§ **EXTRACTED DATA**
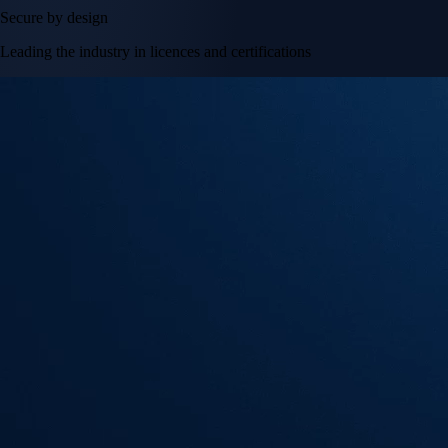
Secure by design
Leading the industry in licences and certifications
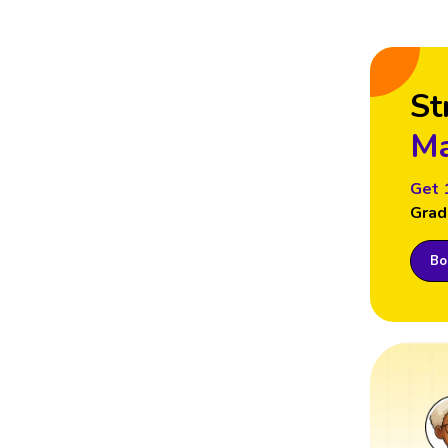
St
Ma
Get 
Grad
Boo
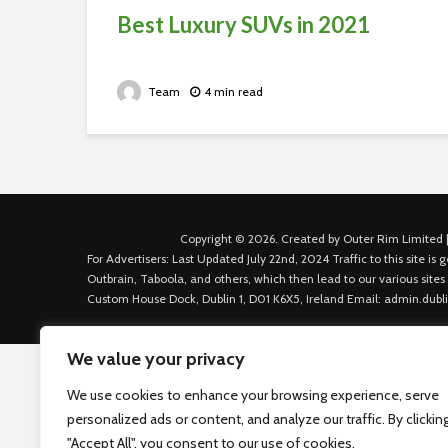
Best Luxury SUVs in 2021
Team
4 min read
Copyright © 2026. Created by Outer Rim Limited |
For Advertisers: Last Updated July 22nd, 2024 Traffic to this site 
Outbrain, Taboola, and others, which then lead to our various sites
Custom House Dock, Dublin 1, D01 K6X5, Ireland Email: admin.dubl
We value your privacy
We use cookies to enhance your browsing experience, serve
personalized ads or content, and analyze our traffic. By clickin
"Accept All", you consent to our use of cookies.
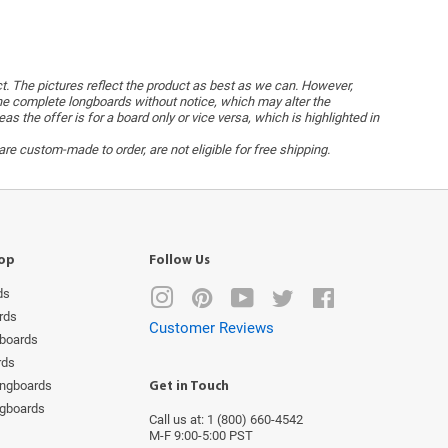
ct. The pictures reflect the product as best as we can. However,
he complete longboards without notice, which may alter the
the offer is for a board only or vice versa, which is highlighted in
re custom-made to order, are not eligible for free shipping.
op
Follow Us
ds
Instagram
Pinterest
YouTube
Twitter
Facebook
rds
Customer Reviews
boards
rds
ongboards
Get in Touch
ngboards
Call us at: 1 (800) 660-4542
M-F 9:00-5:00 PST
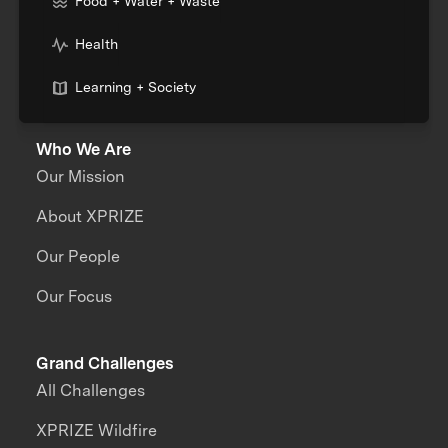
Food + Water + Waste
Health
Learning + Society
Who We Are
Our Mission
About XPRIZE
Our People
Our Focus
Grand Challenges
All Challenges
XPRIZE Wildfire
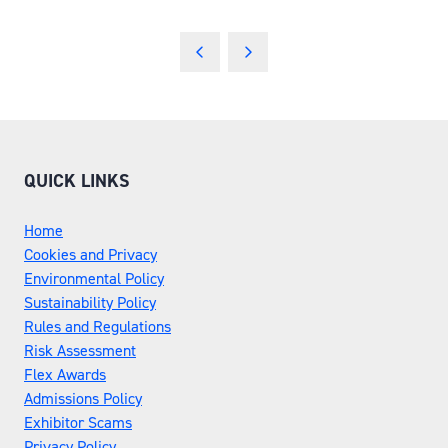
QUICK LINKS
Home
Cookies and Privacy
Environmental Policy
Sustainability Policy
Rules and Regulations
Risk Assessment
Flex Awards
Admissions Policy
Exhibitor Scams
Privacy Policy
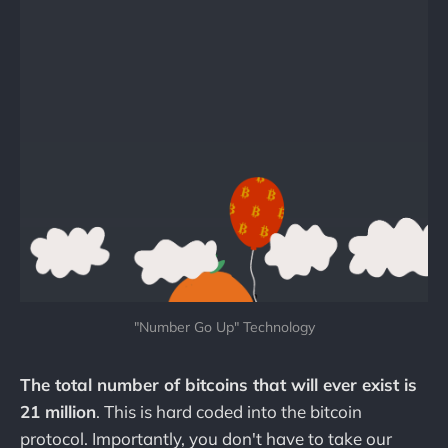
"Number Go Up" Technology
The total number of bitcoins that will ever exist is
21 million
. This is hard coded into the bitcoin
protocol. Importantly, you don't have to take our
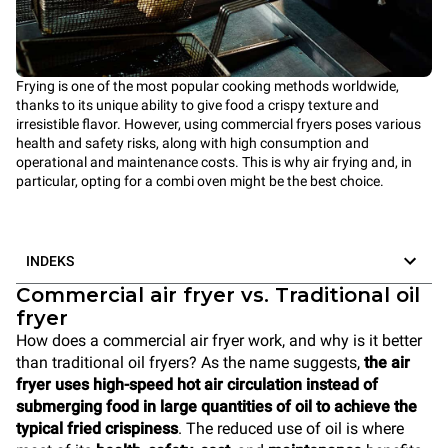
Frying is one of the most popular cooking methods worldwide,
thanks to its unique ability to give food a crispy texture and
irresistible flavor. However, using commercial fryers poses various
health and safety risks, along with high consumption and
operational and maintenance costs. This is why air frying and, in
particular, opting for a combi oven might be the best choice.
INDEKS
Commercial air fryer vs. Traditional oil
fryer
How does a commercial air fryer work, and why is it better
than traditional oil fryers? As the name suggests,
the air
fryer uses high-speed hot air circulation instead of
submerging food in large quantities of oil to achieve the
typical fried crispiness
. The reduced use of oil is where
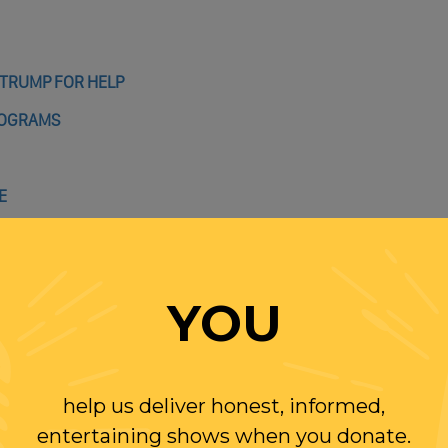
 TRUMP FOR HELP
ROGRAMS
E
YOU
MP TALKS OUT OF BOTH SIDES OF HIS MOUTH
help us deliver honest, informed,
9 TIMES
entertaining shows when you donate.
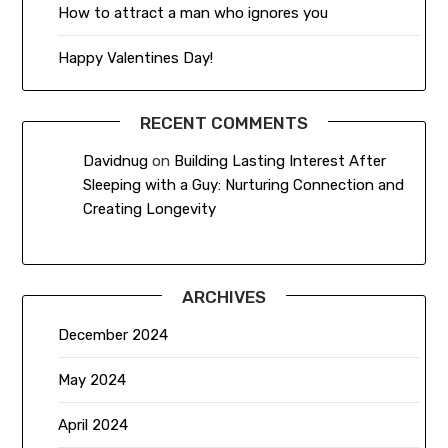
How to attract a man who ignores you
Happy Valentines Day!
RECENT COMMENTS
Davidnug
on
Building Lasting Interest After
Sleeping with a Guy: Nurturing Connection and
Creating Longevity
ARCHIVES
December 2024
May 2024
April 2024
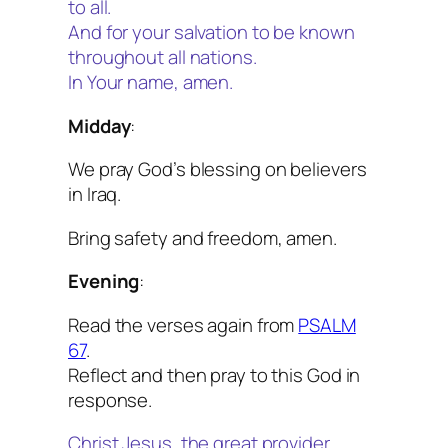
to all.
And for your salvation to be known
throughout all nations.
In Your name, amen.
Midday
:
We pray God’s blessing on believers
in Iraq.
Bring safety and freedom, amen.
Evening
:
Read the verses again from
PSALM
67
.
Reflect and then pray to this God in
response.
Christ Jesus, the great provider,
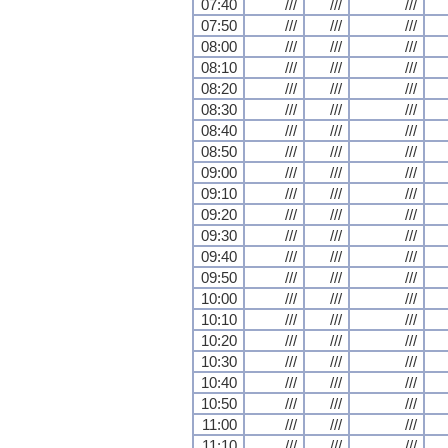
07:40
///
///
///
07:50
///
///
///
08:00
///
///
///
08:10
///
///
///
08:20
///
///
///
08:30
///
///
///
08:40
///
///
///
08:50
///
///
///
09:00
///
///
///
09:10
///
///
///
09:20
///
///
///
09:30
///
///
///
09:40
///
///
///
09:50
///
///
///
10:00
///
///
///
10:10
///
///
///
10:20
///
///
///
10:30
///
///
///
10:40
///
///
///
10:50
///
///
///
11:00
///
///
///
11:10
///
///
///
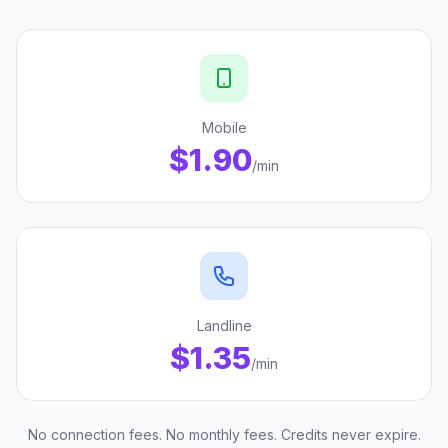
Mobile
$1.90
/min
Landline
$1.35
/min
No connection fees. No monthly fees. Credits never expire.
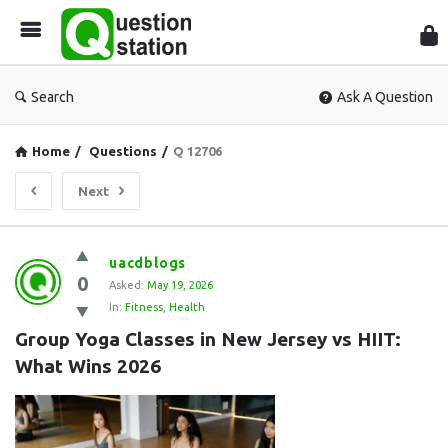
Que
Sta
Search
Ask A Question
Home
/
Questions
/
Q 12706
Next
Question
uacdblogs
0
Station
Asked:
May 19, 2026
In:
Fitness
,
Health
Latest
Group Yoga Classes in New Jersey vs HIIT: 
Questions
What Wins 2026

§ **PROBLEM DESCRIPTION**
Return the whole listing word for word, minus its pictures.

§ **EXERCISE RESPONSE**
Secure by design
Leading the industry in licences and certifications
St
Ma
Get 
Grad
Boo
Best Luxury SUVs in 2021
Team
4 min read
Copyright © 2026. Created by Outer Rim Limited |
For Advertisers: Last Updated July 22nd, 2024 Traffic to this site 
Outbrain, Taboola, and others, which then lead to our various sites
Custom House Dock, Dublin 1, D01 K6X5, Ireland Email: admin.dubl
We value your privacy
We use cookies to enhance your browsing experience, serve
personalized ads or content, and analyze our traffic. By clickin
"Accept All", you consent to our use of cookies.
ct. The pictures reflect the product as best as we can. However,
he complete longboards without notice, which may alter the
the offer is for a board only or vice versa, which is highlighted in
re custom-made to order, are not eligible for free shipping.
op
Follow Us
ds
Instagram
Pinterest
YouTube
Twitter
Facebook
rds
Customer Reviews
boards
rds
ongboards
Get in Touch
ngboards
Call us at: 1 (800) 660-4542
M-F 9:00-5:00 PST
Food + Water + Waste
Health
Learning + Society
Who We Are
Our Mission
About XPRIZE
Our People
Our Focus
Grand Challenges
All Challenges
XPRIZE Wildfire
QUICK LINKS
Home
Cookies and Privacy
Environmental Policy
Sustainability Policy
Rules and Regulations
Risk Assessment
Flex Awards
Admissions Policy
Exhibitor Scams
Privacy Policy
"Number Go Up" Technology
The total number of bitcoins that will ever exist is
21 million
. This is hard coded into the bitcoin
protocol. Importantly, you don't have to take our
Frying is one of the most popular cooking methods worldwide,
thanks to its unique ability to give food a crispy texture and
irresistible flavor. However, using commercial fryers poses various
health and safety risks, along with high consumption and
operational and maintenance costs. This is why air frying and, in
particular, opting for a combi oven might be the best choice.
INDEKS
Commercial air fryer vs. Traditional oil
fryer
How does a commercial air fryer work, and why is it better
than traditional oil fryers? As the name suggests,
the air
fryer uses high-speed hot air circulation instead of
submerging food in large quantities of oil to achieve the
typical fried crispiness
. The reduced use of oil is where
 TRUMP FOR HELP
ROGRAMS
E
YOU
MP TALKS OUT OF BOTH SIDES OF HIS MOUTH
help us deliver honest, informed,
9 TIMES
entertaining shows when you donate.
How to attract a man who ignores you
Happy Valentines Day!
RECENT COMMENTS
Davidnug
on
Building Lasting Interest After
Sleeping with a Guy: Nurturing Connection and
Creating Longevity
ARCHIVES
December 2024
May 2024
April 2024
to all.
And for your salvation to be known
throughout all nations.
In Your name, amen.
Midday
:
We pray God’s blessing on believers
in Iraq.
Bring safety and freedom, amen.
Evening
:
Read the verses again from
PSALM
67
.
Reflect and then pray to this God in
response.
Christ Jesus, the great provider,
07:40
///
///
///
07:50
///
///
///
08:00
///
///
///
08:10
///
///
///
08:20
///
///
///
08:30
///
///
///
08:40
///
///
///
08:50
///
///
///
09:00
///
///
///
09:10
///
///
///
09:20
///
///
///
09:30
///
///
///
09:40
///
///
///
09:50
///
///
///
10:00
///
///
///
10:10
///
///
///
10:20
///
///
///
10:30
///
///
///
10:40
///
///
///
10:50
///
///
///
11:00
///
///
///
11:10
///
///
///
Mobile
$1.90
/min
Landline
$1.35
/min
No connection fees. No monthly fees. Credits never expire.
Que
Sta
Search
Ask A Question
Home
/
Questions
/
Q 12706
Next
Question
uacdblogs
0
Station
Asked:
May 19, 2026
In:
Fitness
,
Health
Latest
Group Yoga Classes in New Jersey vs HIIT: 
Questions
What Wins 2026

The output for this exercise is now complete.